The short answer is: Use Query Strings.
If you notice in the address bar immediately after you publish a Post... You will see something similar to this:
There's a few different Query Variables:
post contains the ID of the Post being edited.
action is saying we're currently "editing" the Post.
message refers to what Admin Notice should be displayed depending on what was done to the Post.
Look here for an example on seeing the default Post Type messages and how to customize the messages (a/k/a Admin notices) specifically for your Custom Post Type.
The above example is relative to a Custom Post Type and WordPress handles all the conditionals for you. All you have to do is customize the messages.
If you wanted to do this on a custom settings page for your plugin for example.
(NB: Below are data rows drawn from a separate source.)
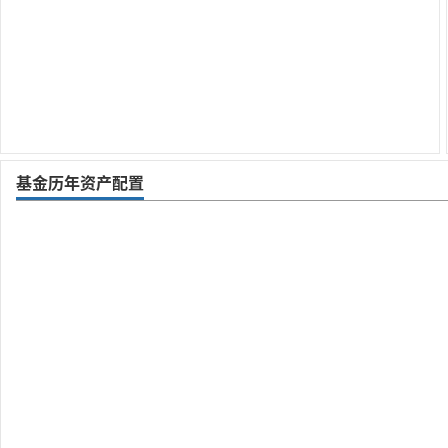
基金历年资产配置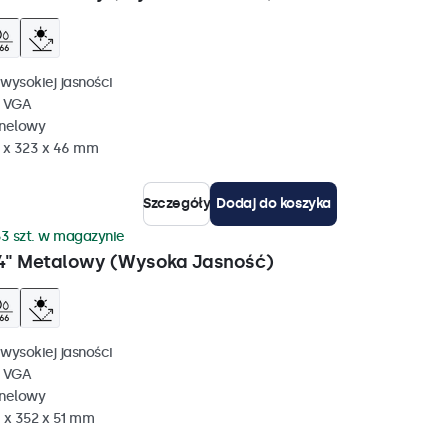
wysokiej jasności
, VGA
anelowy
 x 323 x 46 mm
Szczegóły
Dodaj do koszyka
3 szt. w magazynie
4" Metalowy (Wysoka Jasność)
wysokiej jasności
, VGA
anelowy
 x 352 x 51 mm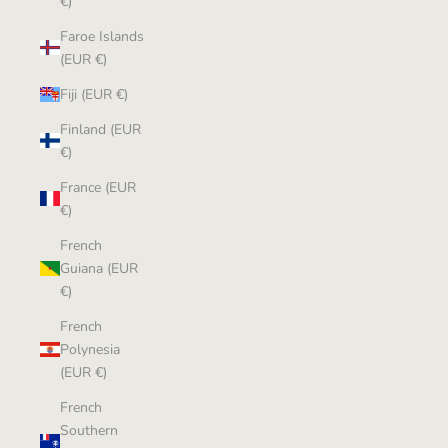
€)
Faroe Islands
(EUR €)
Fiji (EUR €)
Finland (EUR
€)
France (EUR
€)
French
Guiana (EUR
€)
French
Polynesia
(EUR €)
French
Southern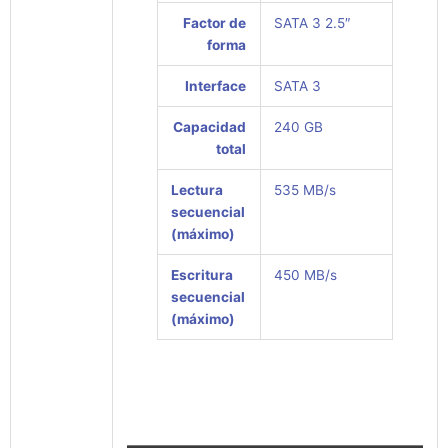
Factor de
SATA 3 2.5″
forma
Interface
SATA 3
Capacidad
240 GB
total
Lectura
535 MB/s
secuencial
(máximo)
Escritura
450 MB/s
secuencial
(máximo)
You would need to take several steps to accomplish the same thing.
In a nut shell:
Send the user to your custom settings page WITH an extra Query Variable appended to the URL.
Inside the callback function you specify for the
admin_notices hook, have an array of messages, where they array key will match the value of your Query Variable and the array value will be the appropriate message.
Check to see if your Query Variable is present. (Be sure to check that the user is specifically on your plugin's setting page using:
get_current_screen(); - otherwise you'll be checking globally across every admin page.)
Perform additional conditional checks for the different possible values of your Query Variable and display the appropriate Admin Notice depending on the value of your Query Variable.
- Check if the user is on your plugin's settings page.
- Check if your Query Variable is present.
- Check if the value of your Query Variable matches that of something
- Select appropriate message depending on the expected value matched
from your Query Variable with an array key in your messages array.
- Display Admin Notice with message matched from messages array key.